Throughout her career, Rachael Powell has tackled roles in everything from Marketing to Sales to HR. But for the last two years, she’s carved out a single focus: lead the entire customer experience at Xero as their Chief Customer Officer.
Rachael’s remit includes the entire customer experience—Customer Success, Support, Education, Digital Transformation, Marketing, Communications, and Sales. It’s an expansive role within a company of nearly 4,000 employees. Rachael leads a global customer team that brings together all the functions that support the customer, including Xero’s regional go-to-market teams that partner closely with accountants and bookkeepers to support the needs of small businesses.

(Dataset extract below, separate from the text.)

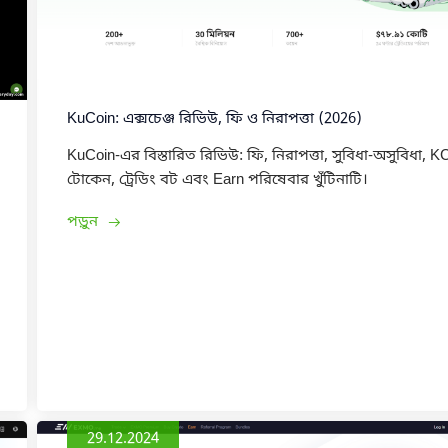
KuCoin: এক্সচেঞ্জ রিভিউ, ফি ও নিরাপত্তা (2026)
KuCoin-এর বিস্তারিত রিভিউ: ফি, নিরাপত্তা, সুবিধা-অসুবিধা, 
টোকেন, ট্রেডিং বট এবং Earn পরিষেবার খুঁটিনাটি।
পড়ুন
29.12.2024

Leading at that altitude has led to a strategy Rachael is passionate about: the “inside-out” approach to a better customer experience. She explains that “It’s all about getting things right on the inside first so a company can then quickly extrapolate that out through the customer base.” And it’s especially important in companies who rely heavily on channel partners because those partners are in theory an extension of the organization.
In this exclusive article, Rachael shares the four principles of an inside-out approach:
- Recruit the people who will help your company grow
- Plan ahead so you can provide a great customer experience while you scale and grow
- Streamline the end-to-end customer journey with shared metrics
- Serve your customers and see success
…Over to you, Rachael!
#1 Recruit people who will help your company deliver on your purpose
I originally joined Xero as Chief People Officer. Early on in that HR role, or People Experience as we call it at Xero, we understood that the only way our company would succeed was if everyone at Xero shared a passion for serving the small business community. We realized the importance of winning the hearts and minds of our people first, and how that would lead to winning the hearts and minds of our customers.
Fundamental to the success of Xero is our people’s belief in our purpose which is to make life better for people in small businesses, their advisors, and communities all over the world. The power of this purpose cannot be overstated. It provides a unifying energy that brings our people together to do their best work and collectively we achieve great things.
In addition, many Xeros (our employees) have owned small businesses themselves or grew up in a family that ran a small business. Because of their background, they believe in what we're doing for the small business economy. That’s powerful—they understand the importance of small business to the success of global economies.
This is critical across the board but especially so in customer-facing roles—it can really improve a customer’s experience with us when the Xeros they’re working with (CSMs, Support reps, Sales) “get” them. We look for a small business background, but that concept could apply to any industry. If you’re selling sales software, consider finding someone with a background in Sales (or recruit them from a Sales role). The same goes for companies selling to restaurants or Marketers or Data Scientists.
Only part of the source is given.